* Provided entries *
Segment Open
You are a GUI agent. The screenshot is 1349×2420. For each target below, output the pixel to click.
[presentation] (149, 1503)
Segment Closed
Segment Open
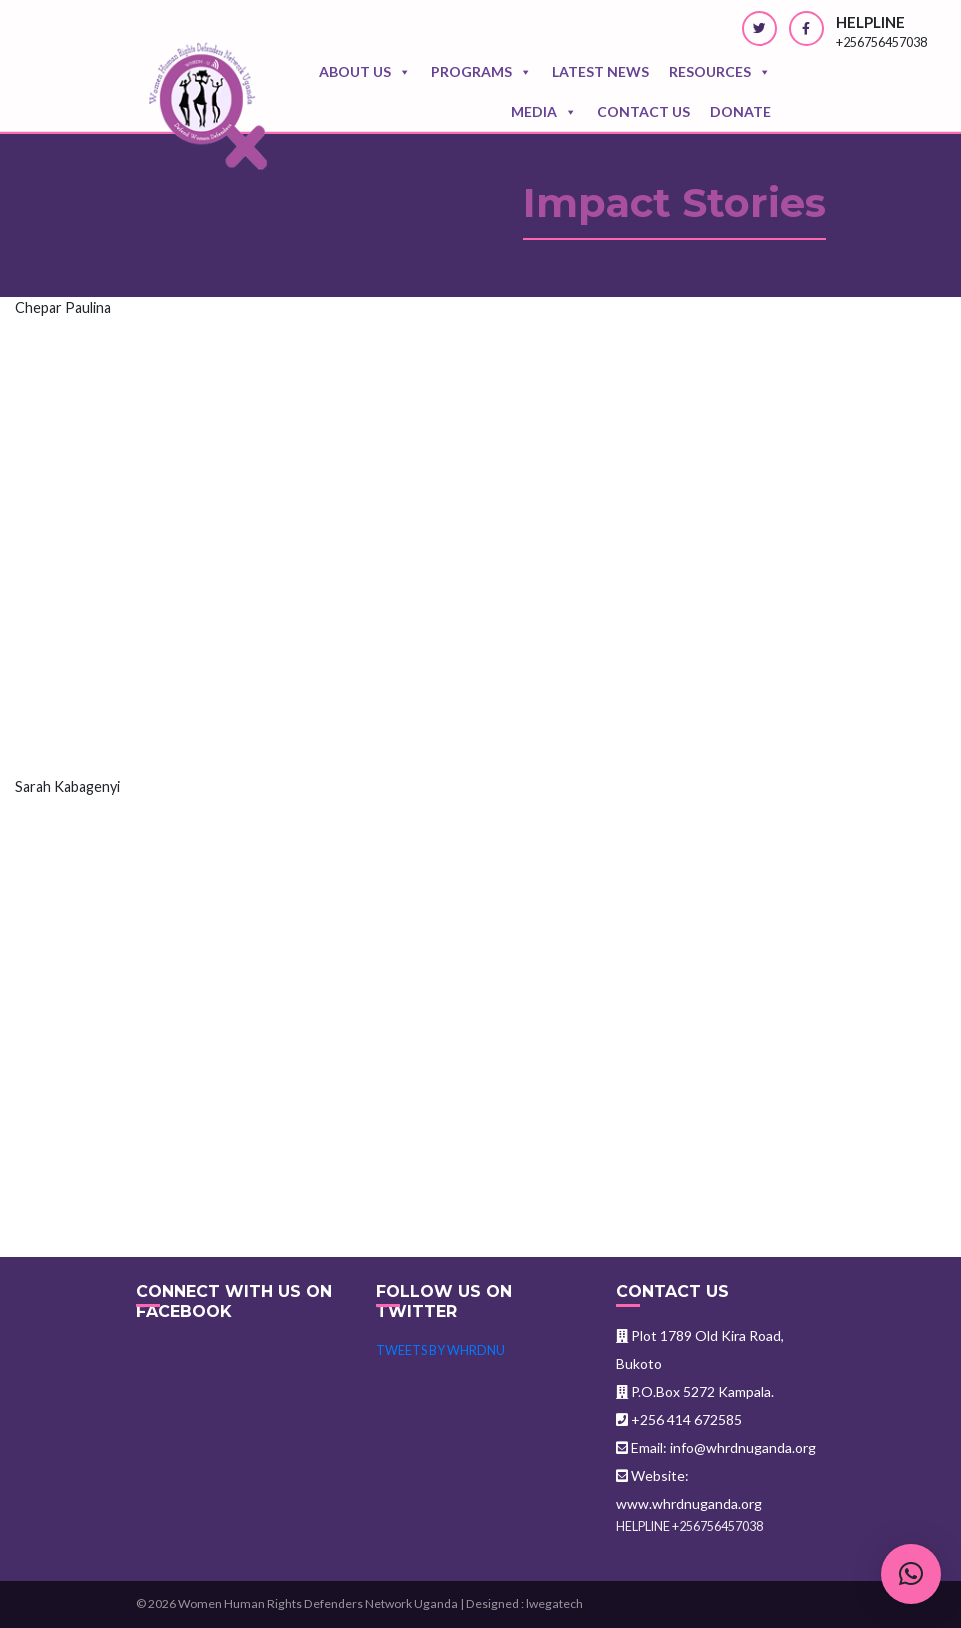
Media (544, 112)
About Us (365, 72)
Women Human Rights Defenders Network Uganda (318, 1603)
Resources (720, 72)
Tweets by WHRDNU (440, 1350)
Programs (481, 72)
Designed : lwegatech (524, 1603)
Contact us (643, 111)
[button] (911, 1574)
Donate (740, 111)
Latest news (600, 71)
Segment Closed
Segment Open
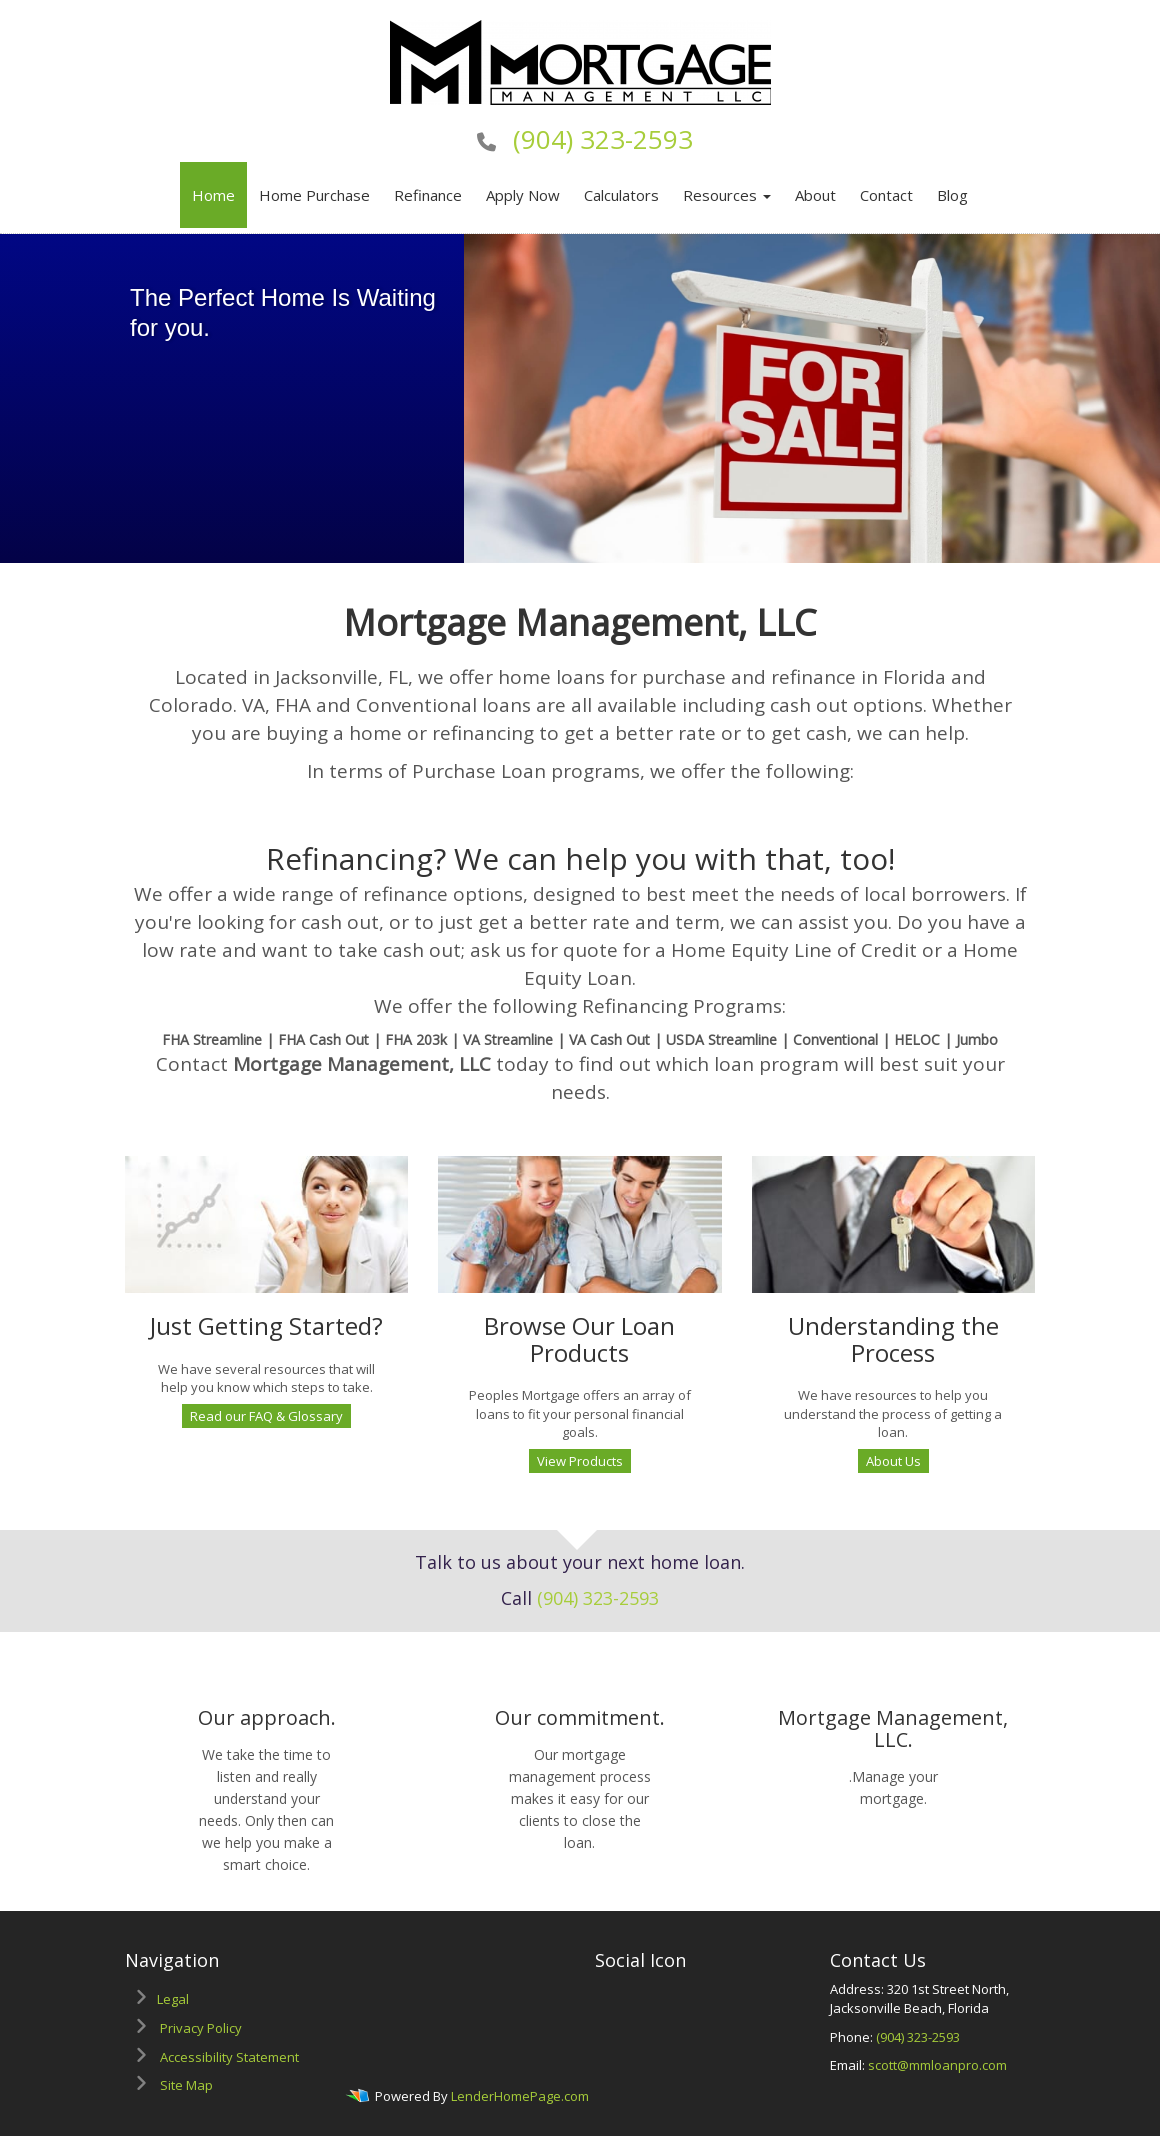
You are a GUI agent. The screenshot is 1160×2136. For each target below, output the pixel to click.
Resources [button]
Segment Closed
* Task instructions *
Your answer must be one number: how many lines of the data contain "target".

* Task response *
2